## [Problem description]
Starting at the line below that contains "Required fields are marked" and ending at the line that contains "How do you get", retype each line exactly as it stands, but omit the pictures.

## [Records from a collection]

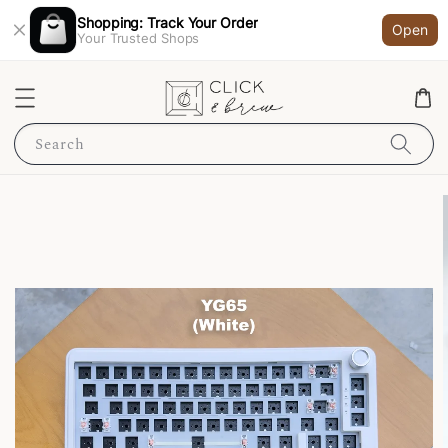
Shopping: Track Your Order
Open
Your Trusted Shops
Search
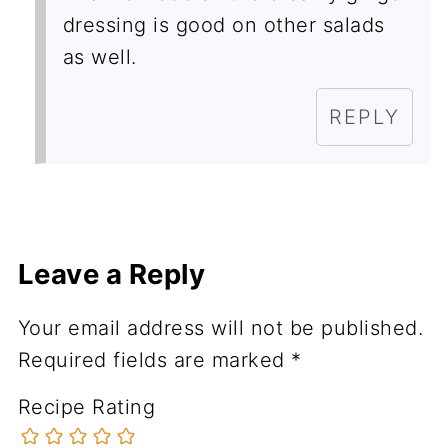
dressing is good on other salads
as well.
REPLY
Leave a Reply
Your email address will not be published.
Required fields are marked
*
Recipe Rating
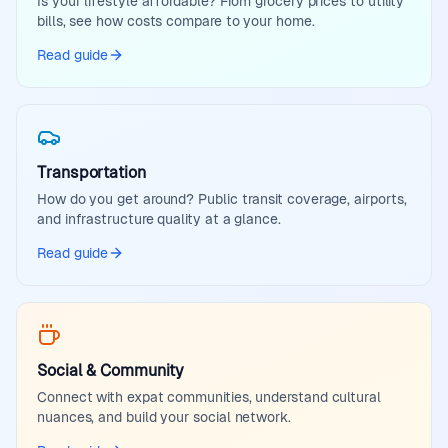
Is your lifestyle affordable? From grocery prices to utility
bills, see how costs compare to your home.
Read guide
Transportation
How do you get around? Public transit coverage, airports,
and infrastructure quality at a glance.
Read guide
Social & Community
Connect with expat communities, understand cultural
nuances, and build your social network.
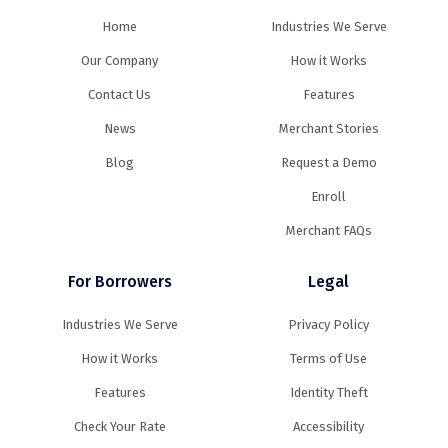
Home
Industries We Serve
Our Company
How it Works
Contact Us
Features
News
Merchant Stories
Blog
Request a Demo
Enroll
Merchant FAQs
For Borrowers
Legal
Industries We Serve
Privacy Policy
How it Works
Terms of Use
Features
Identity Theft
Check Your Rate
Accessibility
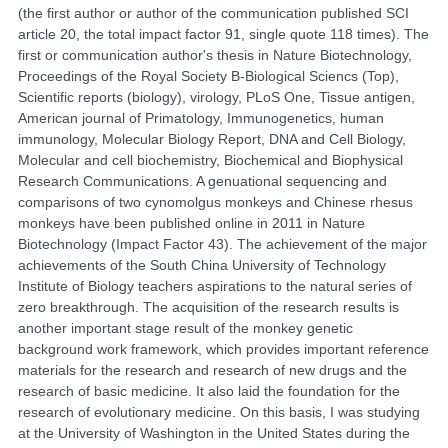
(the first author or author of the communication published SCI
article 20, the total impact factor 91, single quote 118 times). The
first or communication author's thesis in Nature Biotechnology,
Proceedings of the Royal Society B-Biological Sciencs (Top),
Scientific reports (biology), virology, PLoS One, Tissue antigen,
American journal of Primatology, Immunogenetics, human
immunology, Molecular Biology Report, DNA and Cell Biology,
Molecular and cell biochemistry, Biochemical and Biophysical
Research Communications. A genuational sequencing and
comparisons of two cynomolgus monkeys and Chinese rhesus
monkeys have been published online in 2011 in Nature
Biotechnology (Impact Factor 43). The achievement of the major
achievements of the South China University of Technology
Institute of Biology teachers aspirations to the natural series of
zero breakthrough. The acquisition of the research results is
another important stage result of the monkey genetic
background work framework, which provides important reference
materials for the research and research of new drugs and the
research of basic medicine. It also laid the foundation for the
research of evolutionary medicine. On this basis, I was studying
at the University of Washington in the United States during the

==

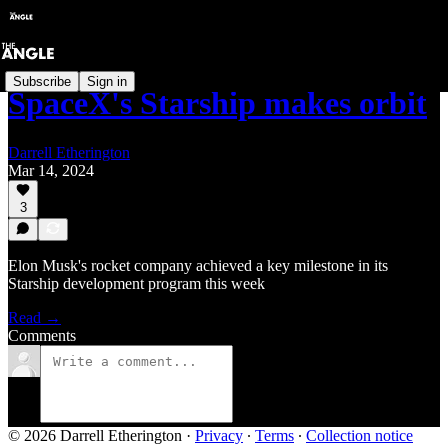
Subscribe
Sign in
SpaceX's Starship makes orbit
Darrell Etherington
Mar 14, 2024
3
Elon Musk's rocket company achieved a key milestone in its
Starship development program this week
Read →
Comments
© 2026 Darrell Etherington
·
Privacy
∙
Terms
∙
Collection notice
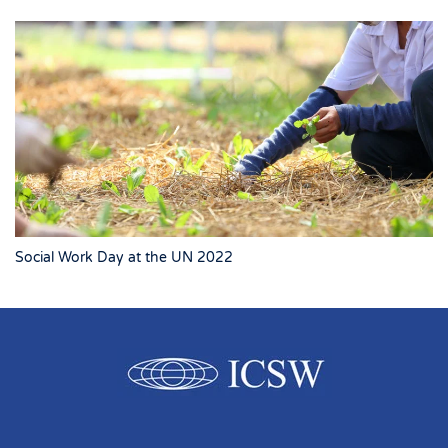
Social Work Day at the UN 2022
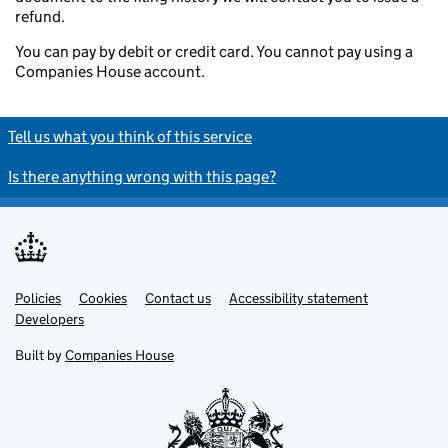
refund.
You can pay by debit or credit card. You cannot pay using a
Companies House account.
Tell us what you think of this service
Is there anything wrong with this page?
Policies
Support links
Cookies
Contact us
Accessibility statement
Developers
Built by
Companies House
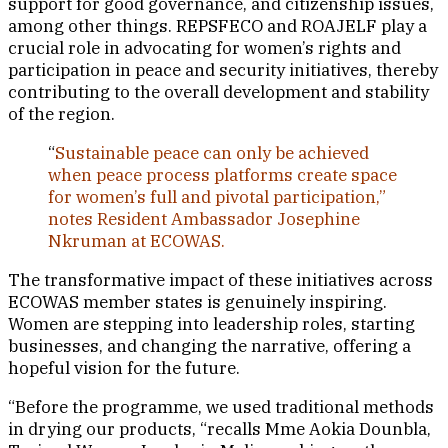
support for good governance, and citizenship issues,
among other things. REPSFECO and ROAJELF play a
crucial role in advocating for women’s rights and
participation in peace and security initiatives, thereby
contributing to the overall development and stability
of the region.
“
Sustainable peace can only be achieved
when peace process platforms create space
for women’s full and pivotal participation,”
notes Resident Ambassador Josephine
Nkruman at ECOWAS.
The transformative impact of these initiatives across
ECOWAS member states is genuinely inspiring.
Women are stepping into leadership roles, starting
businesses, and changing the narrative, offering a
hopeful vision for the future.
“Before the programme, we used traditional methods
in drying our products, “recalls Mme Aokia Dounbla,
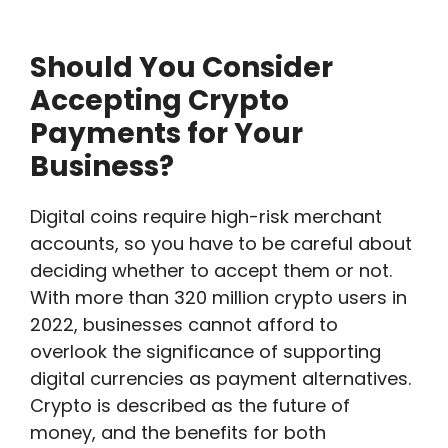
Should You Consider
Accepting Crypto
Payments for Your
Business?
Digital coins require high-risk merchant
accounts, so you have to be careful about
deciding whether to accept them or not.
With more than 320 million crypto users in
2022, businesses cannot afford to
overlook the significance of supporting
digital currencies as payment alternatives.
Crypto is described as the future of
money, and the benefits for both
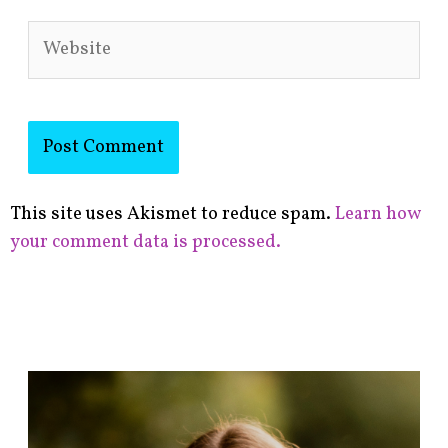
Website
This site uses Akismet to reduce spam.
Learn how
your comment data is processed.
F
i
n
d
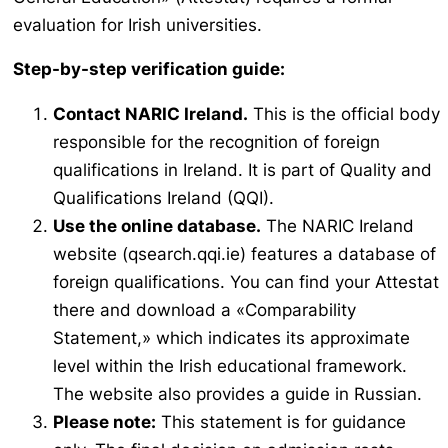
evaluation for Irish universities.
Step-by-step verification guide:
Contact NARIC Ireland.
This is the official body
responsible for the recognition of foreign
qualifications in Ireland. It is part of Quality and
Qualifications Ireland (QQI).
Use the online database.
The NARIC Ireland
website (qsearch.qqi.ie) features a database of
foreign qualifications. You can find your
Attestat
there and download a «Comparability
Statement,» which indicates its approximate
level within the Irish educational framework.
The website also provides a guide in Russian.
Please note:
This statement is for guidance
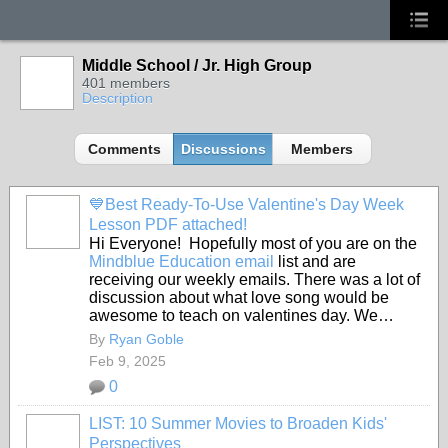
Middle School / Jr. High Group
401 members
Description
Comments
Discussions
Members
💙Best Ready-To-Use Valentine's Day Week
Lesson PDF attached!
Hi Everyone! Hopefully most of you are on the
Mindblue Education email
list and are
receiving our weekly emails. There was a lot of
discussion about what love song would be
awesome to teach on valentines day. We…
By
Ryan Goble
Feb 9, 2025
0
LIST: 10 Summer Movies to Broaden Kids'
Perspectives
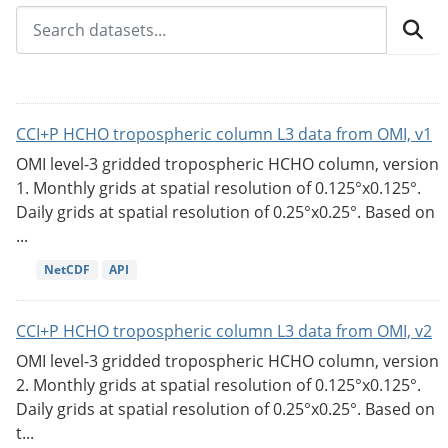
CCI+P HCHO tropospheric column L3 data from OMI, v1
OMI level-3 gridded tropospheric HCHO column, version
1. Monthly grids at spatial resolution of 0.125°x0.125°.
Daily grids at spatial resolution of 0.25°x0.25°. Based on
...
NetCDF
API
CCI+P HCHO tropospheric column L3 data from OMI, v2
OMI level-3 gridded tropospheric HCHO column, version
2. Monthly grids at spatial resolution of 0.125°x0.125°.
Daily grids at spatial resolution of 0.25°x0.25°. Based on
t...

## [Result]
Required fields are marked
*
Recipe Rating
Is your lifestyle affordable? From grocery prices to utility
bills, see how costs compare to your home.
Read guide
Transportation
How do you get around? Public transit coverage, airports,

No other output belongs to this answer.